The movie Gattaca proved itself to be a powerful showcase of both the good and bad side effects of editing ourselves at the genetic level. However, as of November 25, 2018, the happenings in that movie may be much more plausible than we thought.
Has Pandora’s box been opened?
A scientist by the name of Dr. Jiankui He uploaded a video to YouTube to share the news: he had created the first set of genetically modified human babies. Using in vitro fertilization, the protein CRISPR/Cas9 was injected into the embryo, disabling the gene that allows the transmission of HIV into healthy cells. The embryo was then used to carry out the pregnancy.
Dr. He claims that, before and after the embryo was implanted into the mother’s womb, the success of the surgery was confirmed using a technique known as “whole genome sequencing.” He also confirmed that there weren’t any undesirable side effects— such as damage to other aspects of the girls’ genome.
The scientific community responds— and it’s not pretty
Almost immediately, figures all over the scientific community responded with animosity. He has been criticized for the irresponsible use of the CRISPR gene editing technique (which is widely considered not to be ready for what He used it for), the secretive conditions under which the experiment was held, the questionable ethics surrounding it, and the lack of independent verification of the results.

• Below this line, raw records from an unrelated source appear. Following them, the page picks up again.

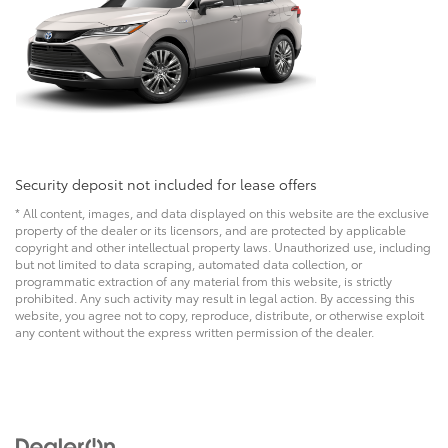
Security deposit not included for lease offers
* All content, images, and data displayed on this website are the exclusive
property of the dealer or its licensors, and are protected by applicable
copyright and other intellectual property laws. Unauthorized use, including
but not limited to data scraping, automated data collection, or
programmatic extraction of any material from this website, is strictly
prohibited. Any such activity may result in legal action. By accessing this
website, you agree not to copy, reproduce, distribute, or otherwise exploit
any content without the express written permission of the dealer.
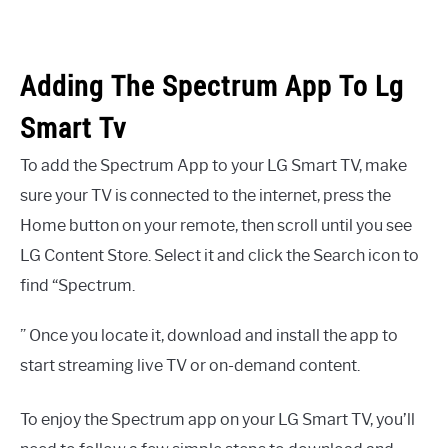
Adding The Spectrum App To Lg
Smart Tv
To add the Spectrum App to your LG Smart TV, make
sure your TV is connected to the internet, press the
Home button on your remote, then scroll until you see
LG Content Store. Select it and click the Search icon to
find “Spectrum.
” Once you locate it, download and install the app to
start streaming live TV or on-demand content.
To enjoy the Spectrum app on your LG Smart TV, you’ll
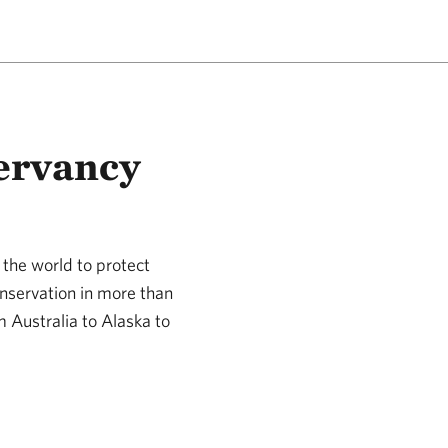
ervancy
the world to protect
nservation in more than
m Australia to Alaska to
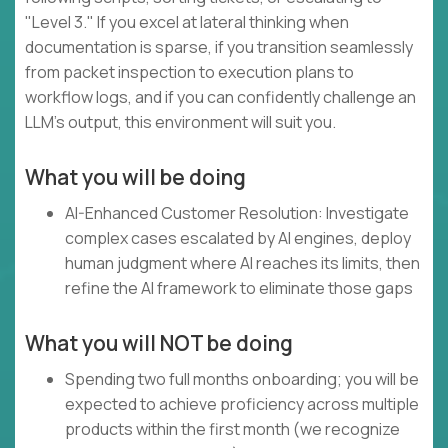
"Level 3." If you excel at lateral thinking when
documentation is sparse, if you transition seamlessly
from packet inspection to execution plans to
workflow logs, and if you can confidently challenge an
LLM's output, this environment will suit you.
What you will be doing
AI-Enhanced Customer Resolution: Investigate
complex cases escalated by AI engines, deploy
human judgment where AI reaches its limits, then
refine the AI framework to eliminate those gaps
What you will NOT be doing
Spending two full months onboarding; you will be
expected to achieve proficiency across multiple
products within the first month (we recognize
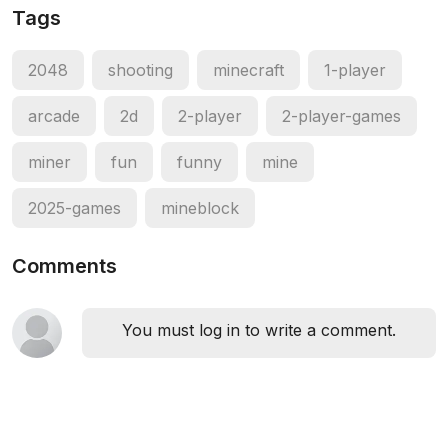
Tags
2048
shooting
minecraft
1-player
arcade
2d
2-player
2-player-games
miner
fun
funny
mine
2025-games
mineblock
Comments
You must log in to write a comment.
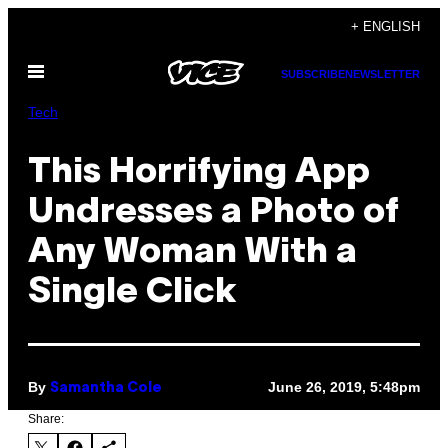
Skip
+ ENGLISH
to
Open
content
SUBSCRIBE
NEWSLETTER
Menu
Tech
This Horrifying App
Undresses a Photo of
Any Woman With a
Single Click
By
June 26, 2019, 5:48pm
Samantha Cole
Share:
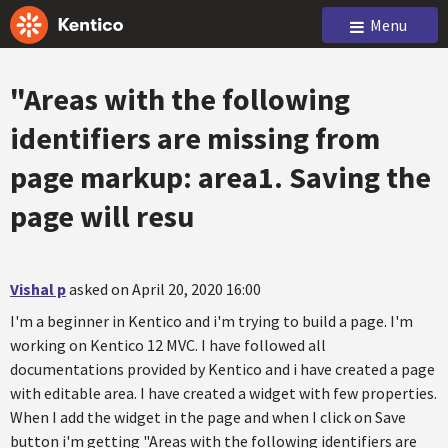
Menu
"Areas with the following
identifiers are missing from
page markup: area1. Saving the
page will resu
Vishal p
asked on April 20, 2020 16:00
I'm a beginner in Kentico and i'm trying to build a page. I'm
working on Kentico 12 MVC. I have followed all
documentations provided by Kentico and i have created a page
with editable area. I have created a widget with few properties.
When I add the widget in the page and when I click on Save
button i'm getting "Areas with the following identifiers are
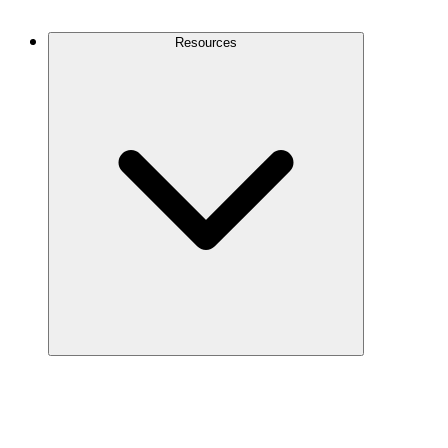
Contact Us
Resources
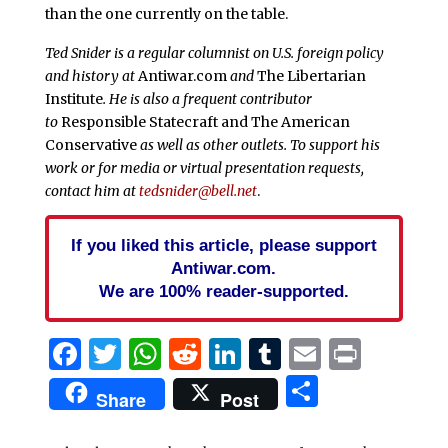
than the one currently on the table.
Ted Snider is a regular columnist on U.S. foreign policy
and history at
Antiwar.com
and
The Libertarian
Institute
. He is also a frequent contributor
to
Responsible Statecraft and
The American
Conservative
as well as other outlets. To support his
work or for media or virtual presentation requests,
contact him at
tedsnider@bell.net
.
If you liked this article, please support
Antiwar.com.
We are 100% reader-supported.
Facebook
Twitter
WhatsApp
Reddit
LinkedIn
Tumblr
Email
Print
Share
Share
Post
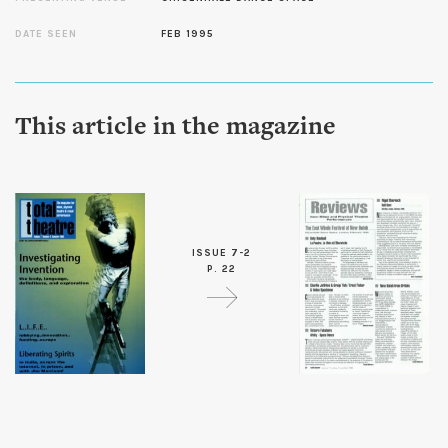
DATE SEEN
FEB 1995
This article in the magazine
ISSUE 7-2
P. 22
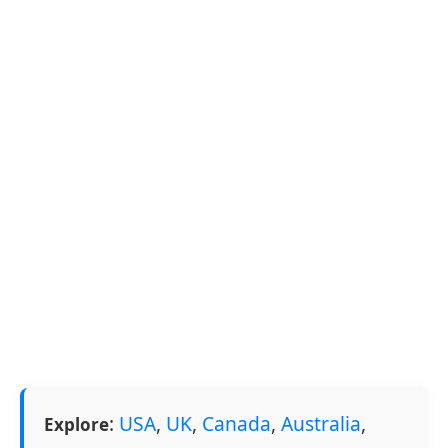
:
USA
,
UK
,
Canada
,
Australia
,
Explore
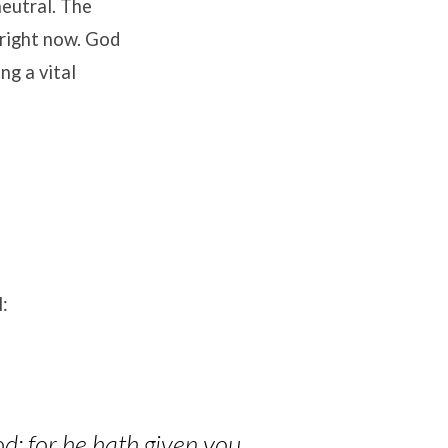
neutral
.
The
 right now
.
God
ing a vital
:
od: for he hath given you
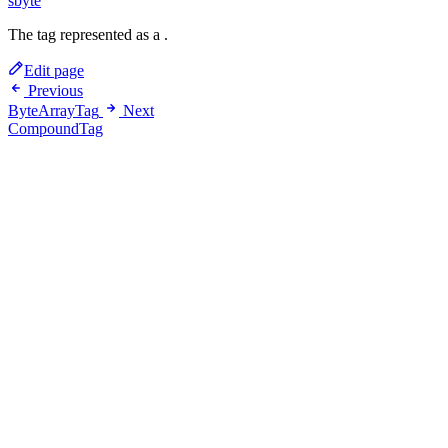
sbyte
The tag represented as a
.
Edit page
Previous
ByteArrayTag
Next
CompoundTag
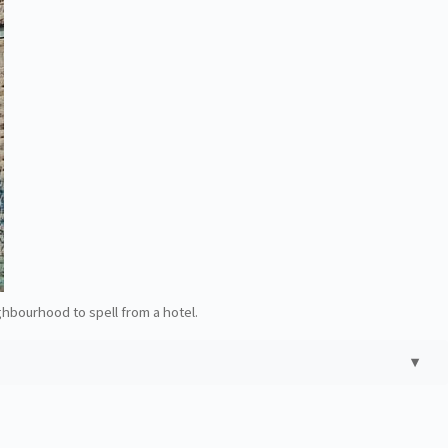
ghbourhood to spell from a hotel.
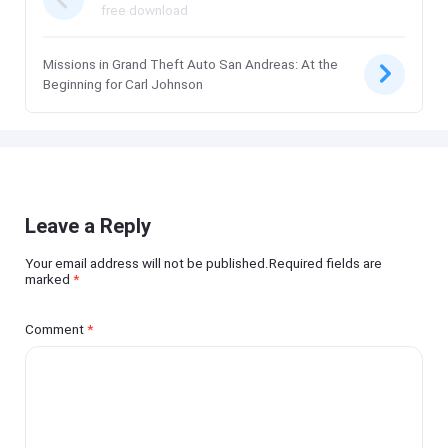
free download
Missions in Grand Theft Auto San Andreas: At the
Beginning for Carl Johnson
Leave a Reply
Your email address will not be published.Required fields are
marked
*
Comment
*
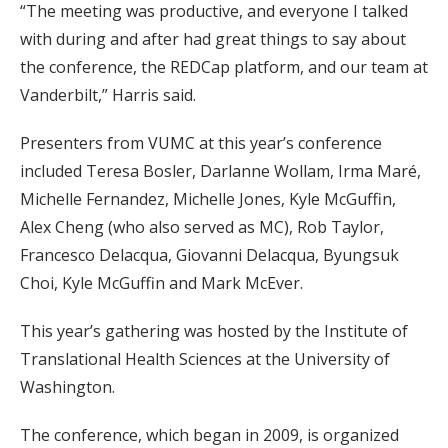
“The meeting was productive, and everyone I talked
with during and after had great things to say about
the conference, the REDCap platform, and our team at
Vanderbilt,” Harris said.
Presenters from VUMC at this year’s conference
included Teresa Bosler, Darlanne Wollam, Irma Maré,
Michelle Fernandez, Michelle Jones, Kyle McGuffin,
Alex Cheng (who also served as MC), Rob Taylor,
Francesco Delacqua, Giovanni Delacqua, Byungsuk
Choi, Kyle McGuffin and Mark McEver.
This year’s gathering was hosted by the Institute of
Translational Health Sciences at the University of
Washington.
The conference, which began in 2009, is organized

Nevertheless, Dr. He remained certain that he was in the right with his experiment, defending his actions at the International Summit on Human Genome Editing on November 28.
The future of gene editing may be at stake
Other scientists are concerned that He’s experiment will hinder progress in the field. Generating this much controversy may tarnish the public’s view of safe and effective gene surgeries, and as a result, strict regulations may be implemented.